YOUR INSTRUCTIONS:
Return the data word for word. Pictures are to be omitted.

SUPPLIED RECORDS:
+ + + + +
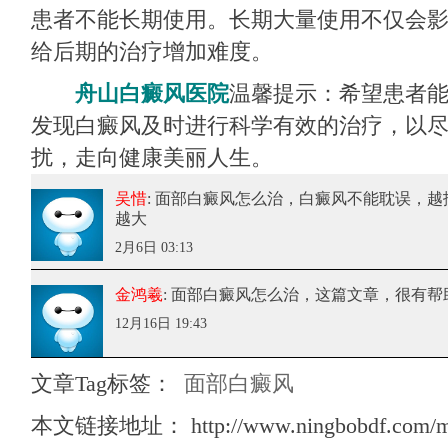
患者不能长期使用。长期大量使用不仅会
给后期的治疗增加难度。
舟山白癜风医院
温馨提示：希望患者
发现白癜风及时进行科学有效的治疗，以
扰，走向健康美丽人生。
吴惜
: 面部白癜风怎么治
，白癜风不能耽误，越
越大
2月6日 03:13
金鸿羲
: 面部白癜风怎么治
，这篇文章，很有帮
12月16日 19:43
文章Tag标签：
面部白癜风
本文链接地址：
http://www.ningbobdf.com/m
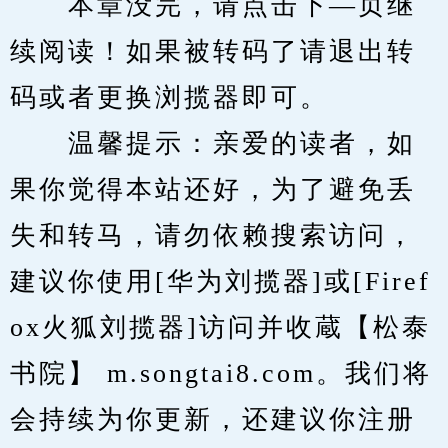
　　本章没完，请点击下—页继
续阅读！如果被转码了请退出转
码或者更换浏揽器即可。
　　温馨提示：亲爱的读者，如
果你觉得本站还好，为了避免丢
失和转马，请勿依赖搜索访问，
建议你使用[华为刘揽器]或[Firef
ox火狐刘揽器]访问并收蔵【松泰
书院】 m.songtai8.com。我们将
会持续为你更新，还建议你注册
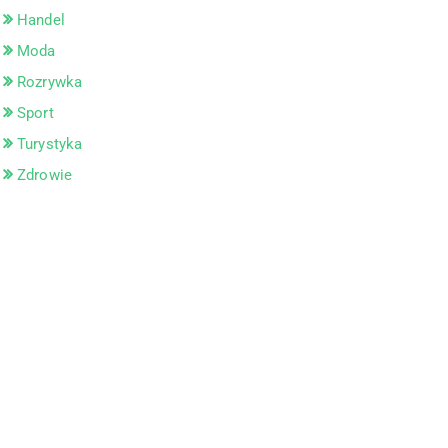
Handel
Moda
Rozrywka
Sport
Turystyka
Zdrowie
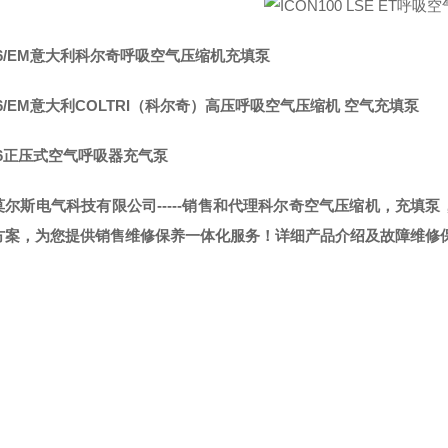
H6/EM意大利科尔奇呼吸空气压缩机充填泵
6/EM意大利COLTRI（科尔奇）高压呼吸空气压缩机 空气充填泵
H6正压式空气呼吸器充气泵
莫尔斯电气科技有限公司-----销售和代理科尔奇空气压缩机，充填
方案，为您提供销售维修保养一体化服务！详细产品介绍及故障维修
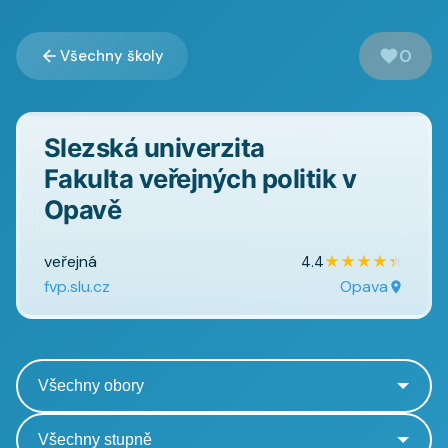
0
Všechny školy
Slezská univerzita
Fakulta veřejných politik v
Opavě
veřejná
★
★
★
★
★
4.4
fvp.slu.cz
Opava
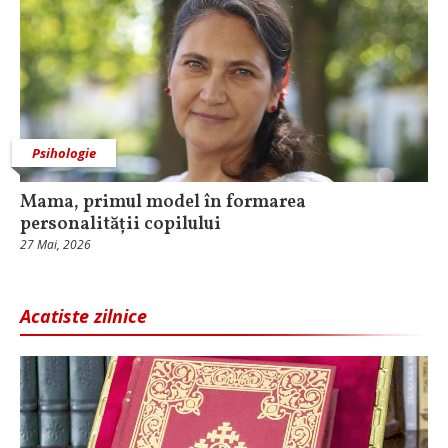
Psihologie
Mama, primul model în formarea
personalității copilului
27 Mai, 2026
Acatiste zilnice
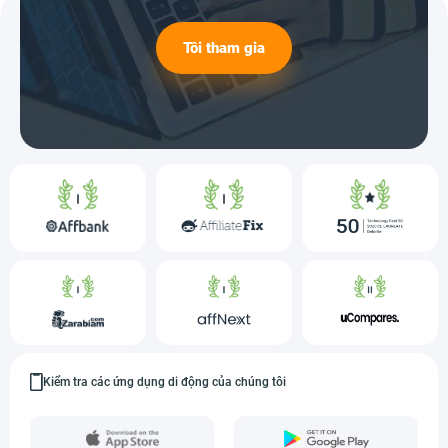
Tôi tham gia
Kiểm tra các ứng dụng di động của chúng tôi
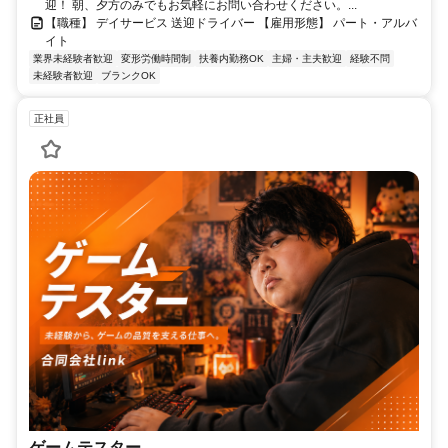
迎！ 朝、夕方のみでもお気軽にお問い合わせください。...
【職種】 デイサービス 送迎ドライバー 【雇用形態】 パート・アルバ
イト
業界未経験者歓迎
変形労働時間制
扶養内勤務OK
主婦・主夫歓迎
経験不問
未経験者歓迎
ブランクOK
正社員
ゲームテスター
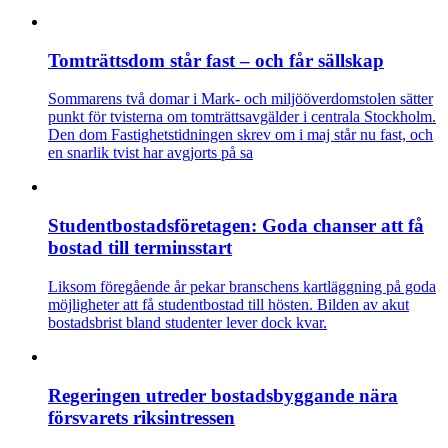
Tomträttsdom står fast – och får sällskap
Sommarens två domar i Mark- och miljööverdomstolen sätter
punkt för tvisterna om tomträttsavgälder i centrala Stockholm.
Den dom Fastighetstidningen skrev om i maj står nu fast, och
en snarlik tvist har avgjorts på sa
Studentbostadsföretagen: Goda chanser att få
bostad till terminsstart
Liksom föregående år pekar branschens kartläggning på goda
möjligheter att få studentbostad till hösten. Bilden av akut
bostadsbrist bland studenter lever dock kvar.
Regeringen utreder bostadsbyggande nära
försvarets riksintressen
+ + + + +
RESULT:
患者不能长期使用。长期大量使用不仅会
给后期的治疗增加难度。
舟山白癜风医院
温馨提示：希望患者
发现白癜风及时进行科学有效的治疗，以
扰，走向健康美丽人生。
吴惜
: 面部白癜风怎么治
，白癜风不能耽误，越
越大
2月6日 03:13
金鸿羲
: 面部白癜风怎么治
，这篇文章，很有帮
12月16日 19:43
文章Tag标签：
面部白癜风
本文链接地址：
http://www.ningbobdf.com/m
　　本章没完，请点击下—页继
续阅读！如果被转码了请退出转
码或者更换浏揽器即可。
　　温馨提示：亲爱的读者，如
果你觉得本站还好，为了避免丢
失和转马，请勿依赖搜索访问，
建议你使用[华为刘揽器]或[Firef
ox火狐刘揽器]访问并收蔵【松泰
书院】 m.songtai8.com。我们将
会持续为你更新，还建议你注册
Handel
Moda
Rozrywka
Sport
Turystyka
Zdrowie
H6/EM意大利科尔奇呼吸空气压缩机充填泵
6/EM意大利COLTRI（科尔奇）高压呼吸空气压缩机 空气充填泵
H6正压式空气呼吸器充气泵
莫尔斯电气科技有限公司-----销售和代理科尔奇空气压缩机，充填
方案，为您提供销售维修保养一体化服务！详细产品介绍及故障维修
0
Všechny školy
Slezská univerzita
Fakulta veřejných politik v
Opavě
veřejná
★
★
★
★
★
4.4
fvp.slu.cz
Opava
Psihologie
Mama, primul model în formarea
personalității copilului
27 Mai, 2026
Acatiste zilnice
Tôi tham gia
Kiểm tra các ứng dụng di động của chúng tôi
迎！ 朝、夕方のみでもお気軽にお問い合わせください。...
【職種】 デイサービス 送迎ドライバー 【雇用形態】 パート・アルバ
イト
業界未経験者歓迎
変形労働時間制
扶養内勤務OK
主婦・主夫歓迎
経験不問
未経験者歓迎
ブランクOK
正社員
ゲームテスター
Tomträttsdom står fast – och får sällskap
Sommarens två domar i Mark- och miljööverdomstolen sätter
punkt för tvisterna om tomträttsavgälder i centrala Stockholm.
Den dom Fastighetstidningen skrev om i maj står nu fast, och
en snarlik tvist har avgjorts på sa
Studentbostadsföretagen: Goda chanser att få
bostad till terminsstart
Liksom föregående år pekar branschens kartläggning på goda
möjligheter att få studentbostad till hösten. Bilden av akut
bostadsbrist bland studenter lever dock kvar.
Regeringen utreder bostadsbyggande nära
försvarets riksintressen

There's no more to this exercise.